* PROBLEM STATEMENT *
Hunt for the word "tiền" across the entries below, copying each line that holds it.

Extracted data entries
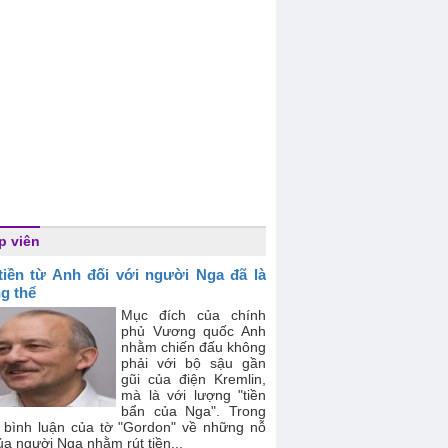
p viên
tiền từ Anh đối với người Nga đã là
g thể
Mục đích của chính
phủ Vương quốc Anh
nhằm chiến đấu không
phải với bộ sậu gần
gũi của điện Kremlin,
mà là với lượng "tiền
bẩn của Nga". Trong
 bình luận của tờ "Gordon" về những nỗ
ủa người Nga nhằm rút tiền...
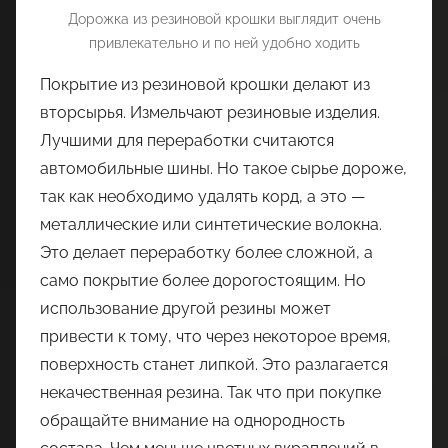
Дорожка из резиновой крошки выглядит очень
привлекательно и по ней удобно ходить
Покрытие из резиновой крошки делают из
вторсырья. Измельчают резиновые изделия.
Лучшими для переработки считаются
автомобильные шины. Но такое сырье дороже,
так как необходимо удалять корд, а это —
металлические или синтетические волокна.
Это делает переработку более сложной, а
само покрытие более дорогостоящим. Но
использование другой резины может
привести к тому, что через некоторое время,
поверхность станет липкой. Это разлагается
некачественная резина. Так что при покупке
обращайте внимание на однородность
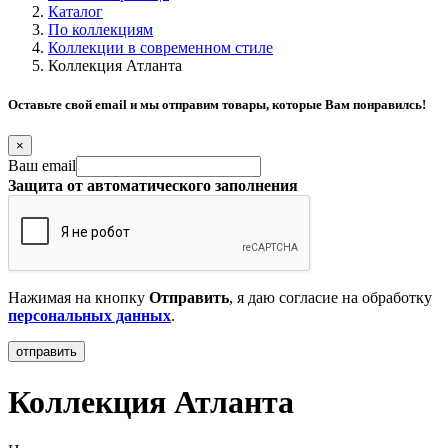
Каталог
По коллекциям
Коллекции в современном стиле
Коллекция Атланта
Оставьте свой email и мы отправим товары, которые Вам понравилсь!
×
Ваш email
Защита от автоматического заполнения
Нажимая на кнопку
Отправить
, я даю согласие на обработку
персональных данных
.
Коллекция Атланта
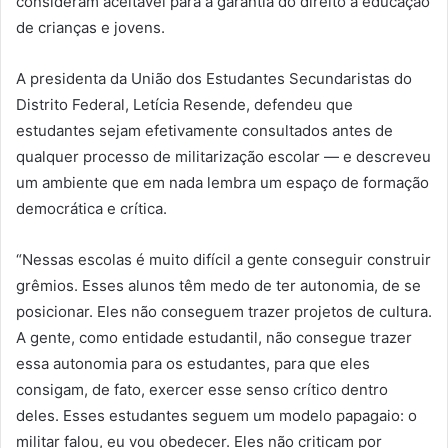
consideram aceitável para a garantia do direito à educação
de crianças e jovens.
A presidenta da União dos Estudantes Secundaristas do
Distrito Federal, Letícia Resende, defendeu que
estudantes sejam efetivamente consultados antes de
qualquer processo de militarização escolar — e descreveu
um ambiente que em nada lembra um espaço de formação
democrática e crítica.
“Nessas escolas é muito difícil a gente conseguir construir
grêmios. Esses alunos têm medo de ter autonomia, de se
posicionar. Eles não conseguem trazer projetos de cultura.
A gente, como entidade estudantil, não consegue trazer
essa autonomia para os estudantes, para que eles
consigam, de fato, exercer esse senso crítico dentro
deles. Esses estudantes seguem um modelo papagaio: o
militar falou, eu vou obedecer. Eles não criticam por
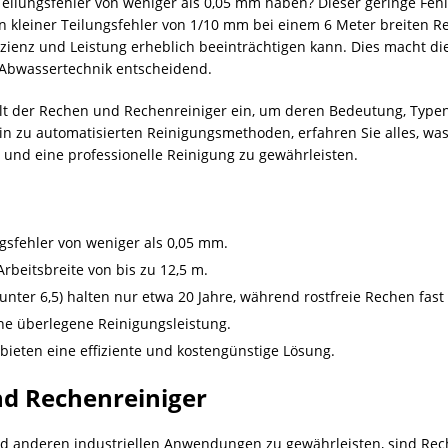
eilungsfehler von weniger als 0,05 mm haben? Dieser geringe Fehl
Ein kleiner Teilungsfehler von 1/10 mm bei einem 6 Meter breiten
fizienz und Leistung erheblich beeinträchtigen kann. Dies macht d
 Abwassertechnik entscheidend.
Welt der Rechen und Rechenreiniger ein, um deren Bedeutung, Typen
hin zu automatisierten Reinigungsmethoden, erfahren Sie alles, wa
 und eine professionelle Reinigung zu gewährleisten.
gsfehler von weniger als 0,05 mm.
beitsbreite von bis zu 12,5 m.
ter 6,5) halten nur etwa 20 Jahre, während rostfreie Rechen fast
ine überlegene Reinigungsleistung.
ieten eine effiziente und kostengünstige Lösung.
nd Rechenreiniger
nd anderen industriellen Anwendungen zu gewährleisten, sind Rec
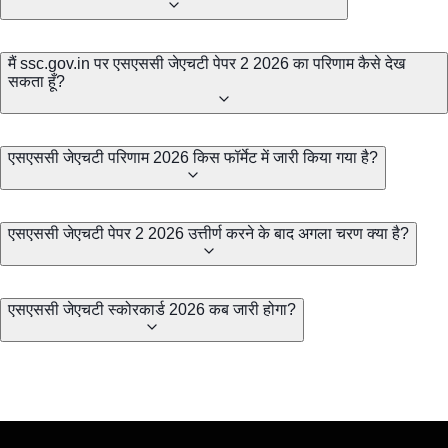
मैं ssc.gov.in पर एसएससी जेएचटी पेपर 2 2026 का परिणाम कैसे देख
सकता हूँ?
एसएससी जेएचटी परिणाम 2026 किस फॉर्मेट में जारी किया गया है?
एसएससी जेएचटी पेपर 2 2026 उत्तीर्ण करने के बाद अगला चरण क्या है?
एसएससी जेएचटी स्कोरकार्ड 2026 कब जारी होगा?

* RESPONSE TO THE TASK *
tiền từ Anh đối với người Nga đã là
mà là với lượng "tiền
ủa người Nga nhằm rút tiền...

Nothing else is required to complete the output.